FDA Forms Work Group to Develop Drug-Importation Policy OptionsBy
The US Food and Drug Administration (FDA) has formed a new work group to develop focused drug-importation policy options to address access challenges related to certain sole-source medicines with limited patient availability for which there are no blocking patents or exclusivities.
“As part of our public health mission, the Food and Drug Administration monitors the pharmaceutical supply chain to support patient access to medically necessary drugs,” FDA Commissioner Scott Gottlieb said in a July 19, 2018 agency statement. “…We know, however, that for certain critical medicines, where there are no blocking patents or exclusivities associated with the drugs, but where there is only a single manufacturer (sole-source), conditions may develop that create significant barriers to, and ultimately threaten, patient access.”

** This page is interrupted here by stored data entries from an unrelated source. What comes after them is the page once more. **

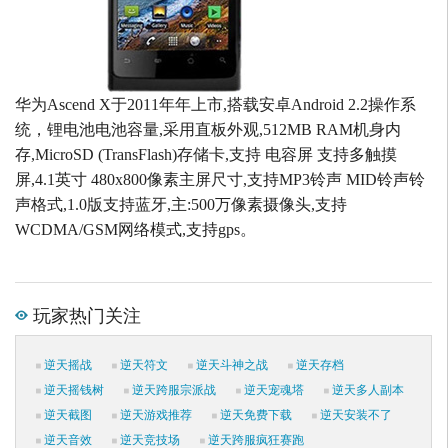
华为Ascend X于2011年年上市,搭载安卓Android 2.2操作系
统，锂电池电池容量,采用直板外观,512MB RAM机身内
存,MicroSD (TransFlash)存储卡,支持 电容屏 支持多触摸
屏,4.1英寸 480x800像素主屏尺寸,支持MP3铃声 MID铃声铃
声格式,1.0版支持蓝牙,主:500万像素摄像头,支持
WCDMA/GSM网络模式,支持gps。
玩家热门关注
逆天摇战
逆天符文
逆天斗神之战
逆天存档
逆天摇钱树
逆天跨服宗派战
逆天宠魂塔
逆天多人副本
逆天截图
逆天游戏推荐
逆天免费下载
逆天安装不了
逆天音效
逆天竞技场
逆天跨服疯狂赛跑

These conditions Gottlieb refers to include dislocations in the supply chain and “sudden, significant” price increases that close off channels of availability. Many of these cases involve generic medicines, according to information from the FDA.

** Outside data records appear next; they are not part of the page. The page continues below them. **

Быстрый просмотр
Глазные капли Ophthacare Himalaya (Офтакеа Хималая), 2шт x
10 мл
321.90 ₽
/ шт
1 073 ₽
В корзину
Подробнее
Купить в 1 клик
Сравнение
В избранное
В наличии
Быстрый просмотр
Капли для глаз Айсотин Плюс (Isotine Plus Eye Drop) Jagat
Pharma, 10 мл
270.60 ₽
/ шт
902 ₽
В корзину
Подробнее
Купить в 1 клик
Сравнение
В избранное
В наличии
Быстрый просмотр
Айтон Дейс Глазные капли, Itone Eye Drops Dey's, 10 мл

“We want to examine whether—under these narrow conditions—the additional market competition from the short-term importation of foreign versions of the drug may complement the FDA’s current effort and help meet near-term patient need in the US until new competition is able to enter the domestic market,” Gottlieb explained in his statement.
To pursue these considerations, the FDA is forming a work group to explore various policy frameworks that would involve the importation of drugs under circumstances that meet these criteria and that would be suitable substitutes for the FDA-approved version of the medically necessary drugs. The agency says it will consider whether and how the foreign versions of these medicines can be imported with adequate assurances of safety and effectiveness.
The work group is being asked to consider items, including: the statutory and regulatory requirements relevant to developing and advancing such a policy; how the agency will assess the safety, effectiveness and labeling of a foreign-approved drug that could be eligible for importation under such a policy; and how the FDA will protect patient safety through a secure drug supply chain and pursue enforcement against unsafe and illegal drug products.
“Any policy that involves the importation of drugs would be temporary until adequate competition enters these categories,” Gottlieb said in his statement. “Furthermore, any resulting policy would also be narrowly tailored in order not to create the same risks of counterfeits or other unsafe drugs getting into the U.S. supply chain as a broader importation policy would present. Our ultimate goal is to seek multiple FDA-approved and marketed versions of each medically important drug for which there are no blocking patents or other exclusivities.”